If you ask where to go, cling to Christ, for he is the truth which we desire to reach: “My mouth will utter truth” (Prv 8:7). If you ask where to remain, remain in Christ because he is the life: “He who finds me finds life and shall have salvation from the Lord” [Prv 8:35]

If then, you ask which way to go, accept Christ, for he is the way: “This is the way, walk in it” (Is 30:21). And Augustine says: “Walk like this human being and you will come to God. It is better to limp along on the way than to walk briskly off the way.” For one who limps on the way, even though he makes just a little progress, is approaching his destination; but if one walks off the way, the faster he goes the further he gets from his destination.
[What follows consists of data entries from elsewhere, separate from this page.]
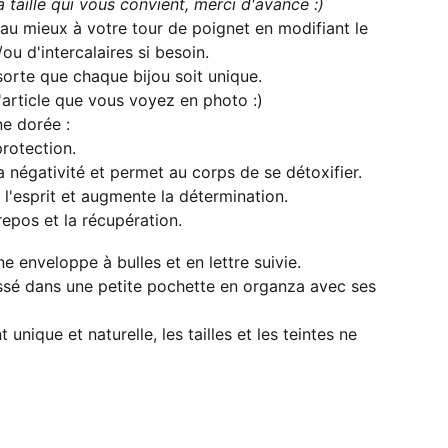
 taille qui vous convient, merci d'avance :)
 au mieux à votre tour de poignet en modifiant le
ou d'intercalaires si besoin.
 sorte que chaque bijou soit unique.
'article que vous voyez en photo :)
ne dorée :
protection.
a négativité et permet au corps de se détoxifier.
 l'esprit et augmente la détermination.
e repos et la récupération.
e enveloppe à bulles et en lettre suivie.
issé dans une petite pochette en organza avec ses
 unique et naturelle, les tailles et les teintes ne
 Therefore, cling to Christ if you wish to be secure, for you cannot get off the road because he is the way. And so those who hold on to him are not walking off the road but on the right road. Again, those who hold on to Christ cannot be deceived, because he is the truth and teaches all truth: “For this I was born, and for this I have come into the world, to bear witness to the truth” (18:37). Further, they cannot be troubled, because he is the life and the giver of life: “I came that they may have life, and have it abundantly.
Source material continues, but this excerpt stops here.